In part one of this series I laid out the biblical case for the clarity of Scripture, now in part two, I examine the history of the doctrine of clarity.
Despite the strength of the biblical case for clarity, numerous views have arisen throughout church history that have refused to take the biblical evidence at face value.
Almost from the beginning of church history there have been numerous challenges to the clarity of scripture. As early as the patristic age, there was a drift away from the clarity of Scripture. Many of the church fathers found the Old Testament less clear than the new. The effectively denied the clarity of Scripture by applying allegorical hermeneutics, which viewed the Old Testament as largely metaphorical and its meaning as utterly unrelated to the face value of its content and typological hermeneutics, which saw the text as mostly pointing to future events and only after these events (mostly found in the Gospels) could the text of the Old Testament be Properly understood. Rather than reading the plain meaning of the text many church fathers simply allegorized, or sought to find hidden spiritual meaning contrary to the plain reading of the text. Others tended the view the Old Testament as a pre-Christian document that primarily pointed toward the coming Christ, and allowed this view to cloud their interpretation.
Additionally the church fathers tended to subordinate the Old Testament to the new, viewing it through the lens of the New Testament. The net effect when coupled with the previously mentioned hermeneutical tendencies was that the Old Testament was no longer independently perspicuous for faith and practice, which flies in the face of 2 Timothy 3:16-17. These views found full flower in age of Augustine when a fourfold hermeneutic seeking the literal, allegorical, moral and spiritual meaning of any given Old Testament passage became the norm.
As the church at Rome became the dominant force in western Christianity the clarity of the entire bible came under attack. Thomas Aquinas argued that the meaning of any passage of Scripture can only be discerned by later interpretation. The Logical outworking of this argument is that the Old Testament must be reinterpreted by the New Testament and the New Testament by the church. This later developed into a doctrine, codified at the Council of Trent, which essentially said the church determines the meaning of Scripture.

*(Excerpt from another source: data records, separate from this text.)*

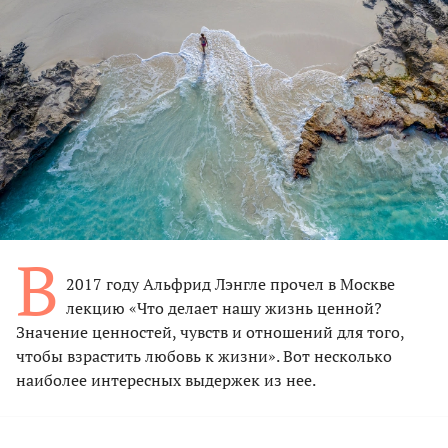
В
2017 году Альфрид Лэнгле прочел в Москве
лекцию «Что делает нашу жизнь ценной?
Значение ценностей, чувств и отношений для того,
чтобы взрастить любовь к жизни». Вот несколько
наиболее интересных выдержек из нее.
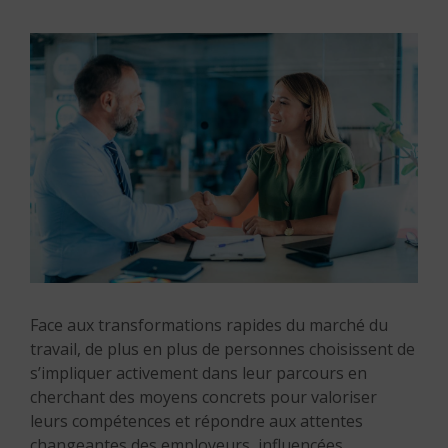
Face aux transformations rapides du marché du
travail, de plus en plus de personnes choisissent de
s’impliquer activement dans leur parcours en
cherchant des moyens concrets pour valoriser
leurs compétences et répondre aux attentes
changeantes des employeurs, influencées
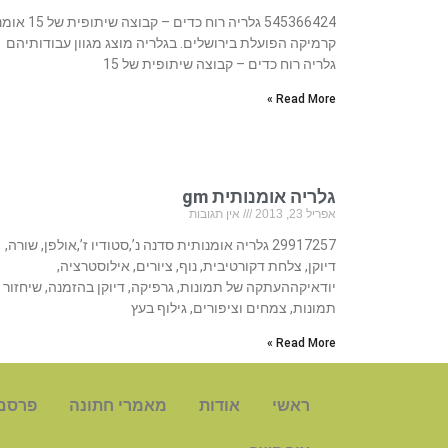
545366424 גלריה רוח כדים – קבוצה שיתופית ש
קרמיקה הפועלת בירושלים. בגלריה מוצג מגוון עבודותיהם
גלריה רוח כדים – קבוצה שיתופית של 15
Read More »
גלריה אומנותית gm
אפריל 23, 2013
אין תגובות
29917257 גלריה אומנותית סדנה נ’,סטודיו ז’,אולפן, שורה,
דיוקן, צלחת דקורטיבית, נוף, ציורים, אילוסטרציה,
יודאיקההעתקה של תמונות, גרפיקה, דיוקן בהזמנה, שיחזור
תמונות, צמחים וציפורים, גילוף בעץ
Read More »
ראשי
אודות
מאמרי חתונה
פרסם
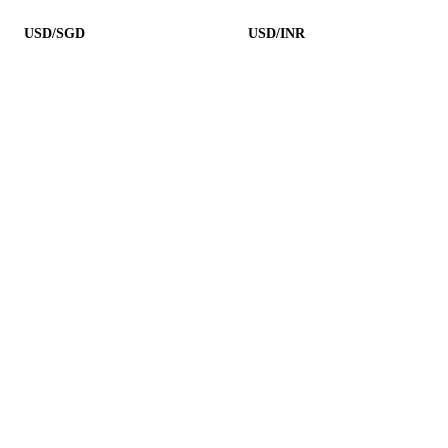
USD/SGD
USD/INR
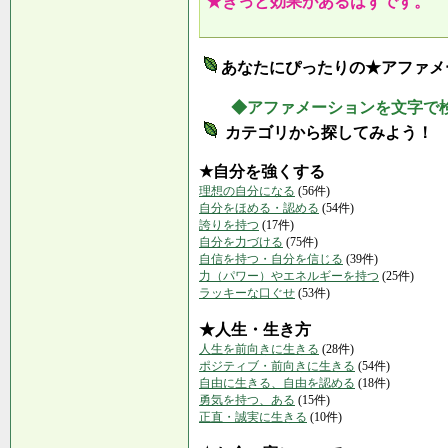
★きっと効果があるはずです。
あなたにぴったりの★アファメ
◆アファメーションを文字で
カテゴリから探してみよう！
★自分を強くする
理想の自分になる
(56件)
自分をほめる・認める
(54件)
誇りを持つ
(17件)
自分を力づける
(75件)
自信を持つ・自分を信じる
(39件)
力（パワー）やエネルギーを持つ
(25件)
ラッキーな口ぐせ
(53件)
★人生・生き方
人生を前向きに生きる
(28件)
ポジティブ・前向きに生きる
(54件)
自由に生きる、自由を認める
(18件)
勇気を持つ、ある
(15件)
正直・誠実に生きる
(10件)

The Roman church started not with an assumption of clarity, but one of complexity. It viewed the scriptures as dangerous in the hand of the common believer and jealously guarded its authority as the arbiter of meaning.
The reformation brought a renewed emphasis on the simple literal meaning of the biblical text. The reformers rejected the role of tradition in the interpretation of Scripture and preferred a more direct and literal meaning of scripture. In fact Luther rejected any hint that the meaning of Scripture might be obscure to the believer. This enthusiasm for the clarity of scripture was shared by all of the magisterial reformers, however there was one significant tendency that was retained from earlier models of interpretation, the subordination of the Old Testament to the New. This is a belief that persists among covenant theologians and unfortunately can result in the allegorizing of portions of the Old Testament to accommodate presuppositions formulated from their study of the New.
The enlightenment and the modern quest for certainty introduced a new abridgement of the doctrine of the perspicuity of Scripture. Clarity was replaced by the quest for certainty, and scripture became a linguistic riddle to be solved. This view tended to limit the role of spiritual and moral factors in the interpretation of Scripture, and relied solely on human reason and repudiated the role of the Holy Spirit in the interpretation of Scripture and opened the door to radical skepticism.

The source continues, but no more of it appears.